I'd ideally like to use v - J(v) \ f(v) in Julia, but the \ function will complain that J is singular, even though f is in the column space as discussed below. There are various ways to do this properly numerically, but for simplicity I will "cheat" and use and advanced tool called the pseudo-inverse, computed in julia by pinv(J), which (for a right-hand-side in the column space) will give us a particular solution similar to what we would get from the elimination technique we learned in class. (We will cover the pseudo-inverse much later in 18.06.) There are other ways to proceed here that are even more efficient, but pinv is the simplest.

Now, let's see what happens. We'll start by just plotting the voltages as a function of the Newton step, to see how (and whether) it is converging:

Clearly, it is converging pretty rapidly. Another way to see this is to plot the convergence of the length (norm) of the $f(v)$ vector, $\Vert f(v) \Vert = \sqrt{f(v)^T f(v)}$:

It converges faster than exponentially with the step. Once it is close to the solution, Newton roughly doubles the number of digits in each step.

Eventually, it stops getting better: the accuracy is limited by roundoff errors once the error reaches $\approx 10^{-16}$, related to the fact that the computer is only doing arithmetic to about 16 digits of accuracy.

Computing the Jacobian manually¶

It might be nice to look more explicitly at the Jacobian matrix to understand why it is singular in this problem, and why that is okay here (i.e. why a solution exists). In really large computational problems, people often compute Jacobians more explicitly in order to extract computational savings (by exploiting any special forms of the matrices in the analytical result).

It is also, unfortunatey, a lot messier and more error prone to compute the Jacobian manually. I often like to think of the Jacobian in terms of Taylor expanding: if you Taylor expand everything to first order, throwing away higher-order terms, then the Jacobian matrix is the coefficient of the 1st-order term in the final result.
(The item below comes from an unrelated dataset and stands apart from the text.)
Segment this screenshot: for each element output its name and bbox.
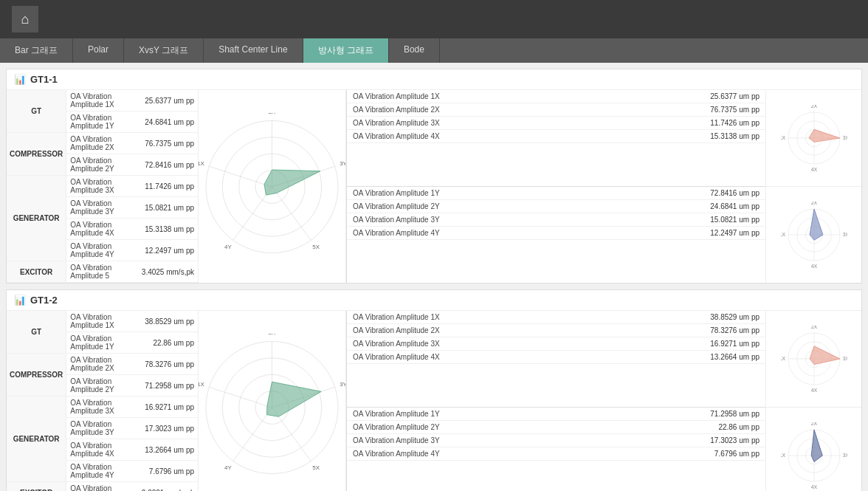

The admittance is written in terms of the voltage rise $d = Av$. If we change $v$ to $v+\delta$, then we get $d + A\delta$. Let's denote $\hat{\delta} = A\delta$. Then the formula for each component of our current $i$ becomes:

$$ i_j = -\tilde{Y}_j(d_j +\hat{\delta}_j) \, (d_j +\hat{\delta}_j) \approx -\tilde{Y}_j(d_j) d_j - (\tilde{Y}_j(d_j) + \tilde{Y}_j'(d_j) d_j) \hat{\delta}_j $$

where we have just Taylor-expanded around $\hat{\delta}_j = 0$, and $\tilde{Y}_j'(d_j) = -2 \alpha_j d_j Y_j / (1 + \alpha_j d_j^2)^2$. Let $K_j(d_j) = \tilde{Y}_j(d_j) + \tilde{Y}_j'(d_j) d_j$, and then we have:

$$ i_j \approx - \left[ \tilde{Y}_j(d_j) d_j + K_j(d_j) \hat{\delta}_j \right] $$

Plugging this into $f(v+\delta)$, we get

$$ f(v+\delta) \approx \underbrace{A^T Y(Av) Av - s}_{f(v)} + \underbrace{A^T K(Av) A}_{J(v)} \delta $$

and hence

$$ J(v) = A^T K(Av) A $$

where

$$ K(d) = \begin{pmatrix} K_1(d_1) & & & \\ & K_2(d_2) & & \\ & & \ddots & \\ & & & K_8(d_8) \\ \end{pmatrix} $$

There is one slight problem here: $J$ is a singular matrix even if all $K_j \neq 0$, because of $N(A) \ne \{0\}$. Just as with $s$, $J(v) y = f(v)$ only has a solution if $f(v) \in C(J) \subseteq C(A^T)$. Fortunately, $f(v) = A^T Y A - s$ is always in $C(A^T)$ as long as $s \in C(A^T) = N(A)^\perp$, which was required anyway (from above) if we are to have a solution in the linear case.

(We can still run into a singular $J$ for "unlucky" $K_j$, but that is a typical hazard of Newton's method, just like we can run into $f'(x)=0$ for unlucky $x$ values. The important thing is that it doesn't happen "generically", i.e. singularities only occur at isolated points.)

Let's check this against our automatic Jacobian:

Yup, it computed our Jacobian automatically and perfectly accurately (up to the machine-precision rounding errors).

How ForwardDiff works, based on dual numbers, is outside the scope of 18.06, but there is a nice tutorial notebook by David Sanders.